__Extracted entries__.
[Start of Attachment]

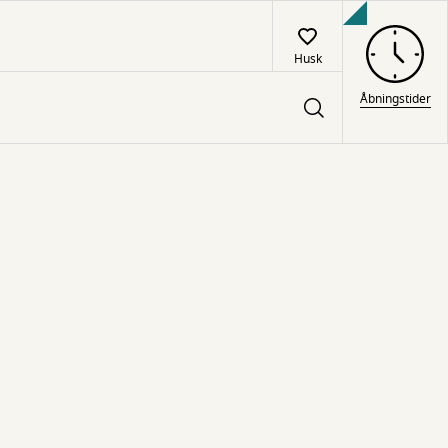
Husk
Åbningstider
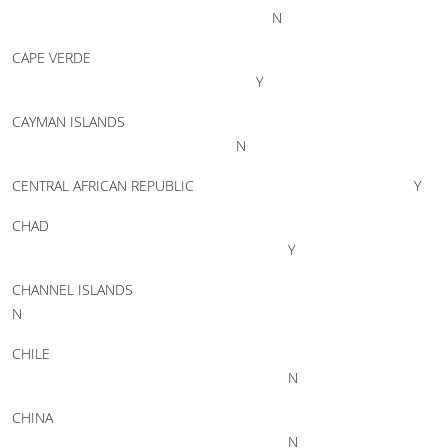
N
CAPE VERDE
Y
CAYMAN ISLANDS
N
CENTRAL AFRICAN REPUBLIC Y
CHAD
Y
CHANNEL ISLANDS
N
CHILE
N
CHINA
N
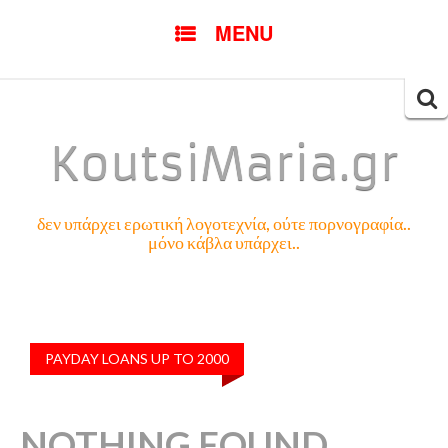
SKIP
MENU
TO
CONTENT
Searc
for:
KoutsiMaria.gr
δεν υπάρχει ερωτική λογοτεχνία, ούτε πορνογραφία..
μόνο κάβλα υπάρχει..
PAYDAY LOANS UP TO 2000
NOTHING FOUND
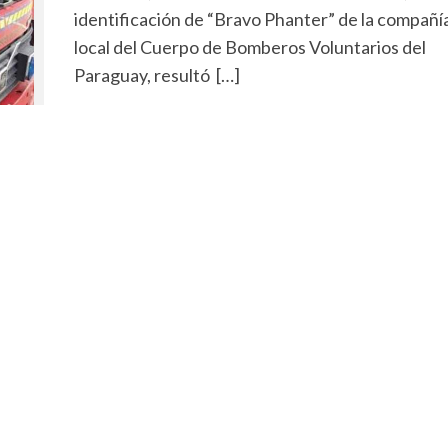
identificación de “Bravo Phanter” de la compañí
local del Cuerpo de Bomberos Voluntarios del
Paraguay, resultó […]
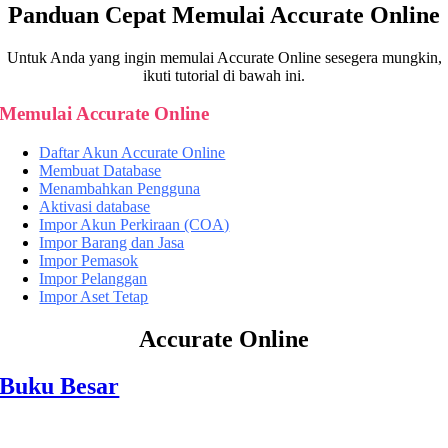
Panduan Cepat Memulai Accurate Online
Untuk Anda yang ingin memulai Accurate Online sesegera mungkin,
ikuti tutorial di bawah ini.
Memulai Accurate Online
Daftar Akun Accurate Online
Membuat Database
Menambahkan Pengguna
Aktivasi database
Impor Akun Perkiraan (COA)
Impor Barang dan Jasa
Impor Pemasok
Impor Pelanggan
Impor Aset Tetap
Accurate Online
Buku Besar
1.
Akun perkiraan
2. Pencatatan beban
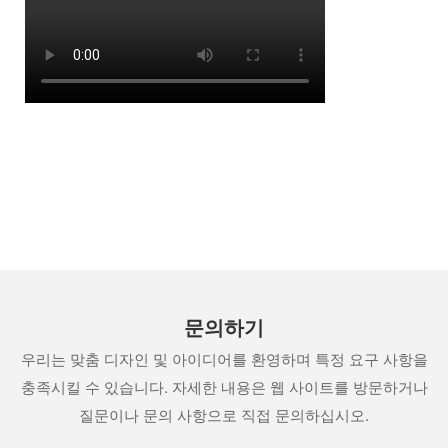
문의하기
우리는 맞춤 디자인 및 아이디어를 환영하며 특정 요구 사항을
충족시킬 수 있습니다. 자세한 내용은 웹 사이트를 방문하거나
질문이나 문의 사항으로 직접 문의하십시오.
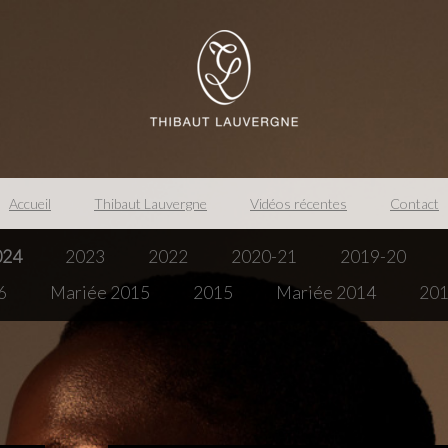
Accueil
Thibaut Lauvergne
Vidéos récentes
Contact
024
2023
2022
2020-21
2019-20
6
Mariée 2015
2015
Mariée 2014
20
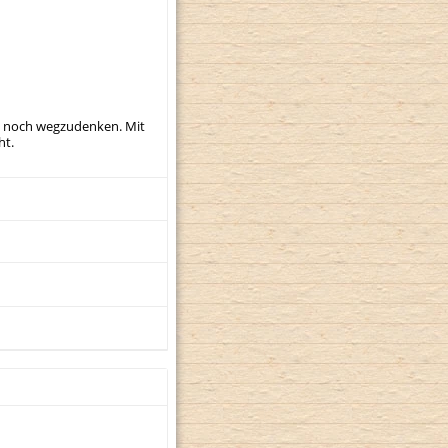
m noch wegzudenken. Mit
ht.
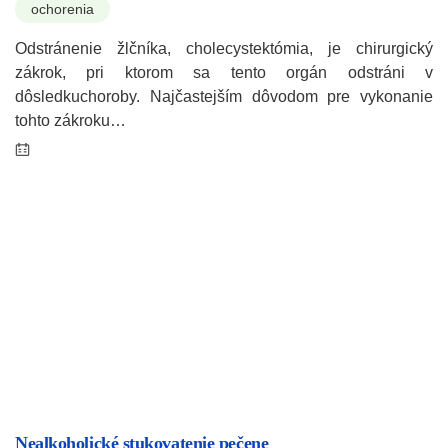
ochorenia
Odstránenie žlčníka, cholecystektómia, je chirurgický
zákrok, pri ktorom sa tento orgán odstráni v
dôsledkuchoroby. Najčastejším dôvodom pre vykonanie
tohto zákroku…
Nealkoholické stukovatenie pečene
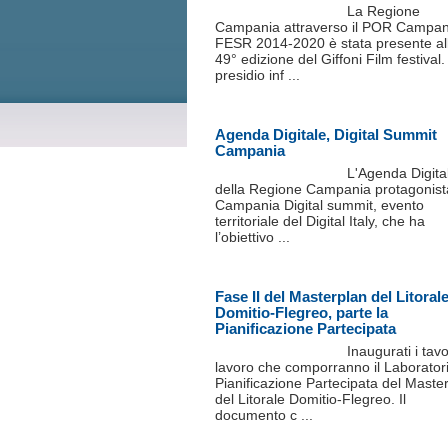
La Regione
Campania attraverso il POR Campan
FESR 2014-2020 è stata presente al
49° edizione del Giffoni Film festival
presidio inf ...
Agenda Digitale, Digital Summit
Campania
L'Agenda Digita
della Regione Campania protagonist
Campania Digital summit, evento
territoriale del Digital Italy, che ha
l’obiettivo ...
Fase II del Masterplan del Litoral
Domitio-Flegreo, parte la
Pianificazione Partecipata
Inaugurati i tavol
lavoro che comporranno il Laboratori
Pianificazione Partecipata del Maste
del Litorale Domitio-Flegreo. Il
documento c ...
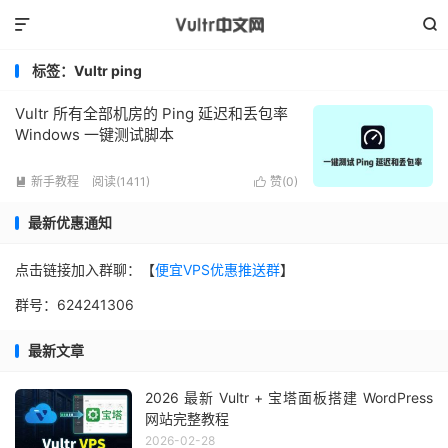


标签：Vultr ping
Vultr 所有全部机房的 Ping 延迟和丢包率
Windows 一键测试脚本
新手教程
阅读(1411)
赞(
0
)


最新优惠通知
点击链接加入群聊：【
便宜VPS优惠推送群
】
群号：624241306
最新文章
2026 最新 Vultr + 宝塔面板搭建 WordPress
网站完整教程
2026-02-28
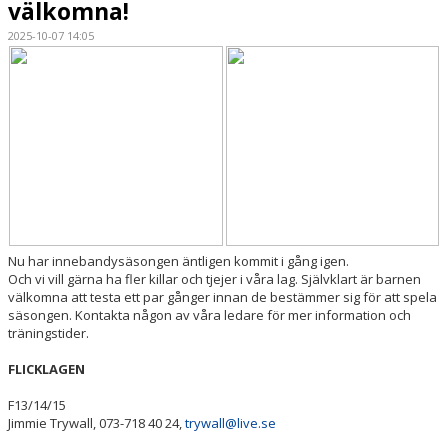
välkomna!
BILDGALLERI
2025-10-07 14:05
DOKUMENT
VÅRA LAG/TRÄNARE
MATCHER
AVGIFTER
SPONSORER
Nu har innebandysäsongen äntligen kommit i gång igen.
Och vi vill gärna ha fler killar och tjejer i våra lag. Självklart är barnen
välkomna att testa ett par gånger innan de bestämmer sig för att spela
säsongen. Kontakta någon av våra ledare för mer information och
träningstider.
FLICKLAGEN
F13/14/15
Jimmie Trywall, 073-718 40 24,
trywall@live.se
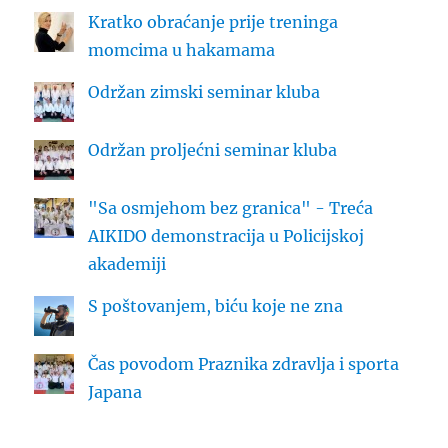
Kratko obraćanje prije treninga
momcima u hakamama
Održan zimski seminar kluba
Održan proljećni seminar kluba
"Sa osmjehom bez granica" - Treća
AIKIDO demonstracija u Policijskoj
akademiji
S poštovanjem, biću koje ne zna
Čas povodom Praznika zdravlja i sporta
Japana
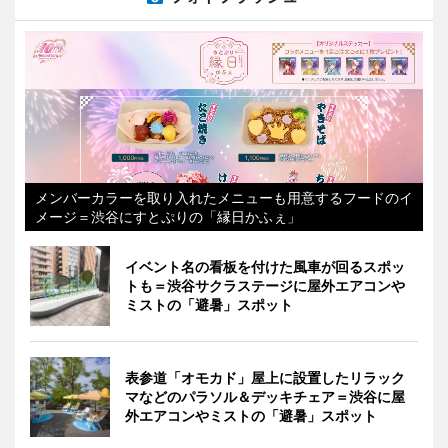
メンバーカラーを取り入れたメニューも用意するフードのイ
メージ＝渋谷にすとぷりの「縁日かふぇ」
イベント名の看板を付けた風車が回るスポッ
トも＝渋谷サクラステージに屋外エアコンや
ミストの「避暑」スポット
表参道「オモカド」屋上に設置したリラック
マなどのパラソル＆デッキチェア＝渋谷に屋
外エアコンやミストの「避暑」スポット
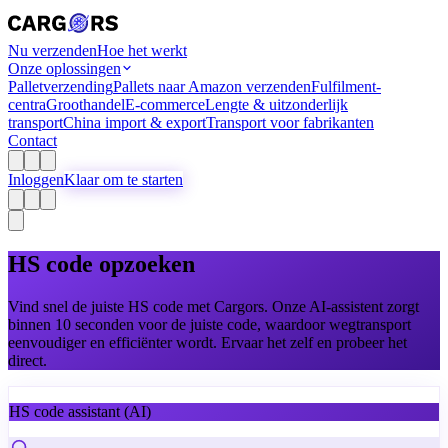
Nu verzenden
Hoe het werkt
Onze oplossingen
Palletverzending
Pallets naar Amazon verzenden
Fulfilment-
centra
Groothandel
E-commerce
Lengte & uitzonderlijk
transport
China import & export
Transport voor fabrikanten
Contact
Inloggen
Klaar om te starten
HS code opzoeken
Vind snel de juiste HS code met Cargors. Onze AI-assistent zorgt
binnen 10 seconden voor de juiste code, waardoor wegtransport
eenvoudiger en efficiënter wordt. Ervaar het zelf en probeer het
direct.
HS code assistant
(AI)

[End of Attachment]

__Exercise instructions__.
Copy each line of the records that contains the word "Akun".

__Task output__.
Daftar Akun Accurate Online
Impor Akun Perkiraan (COA)
Akun perkiraan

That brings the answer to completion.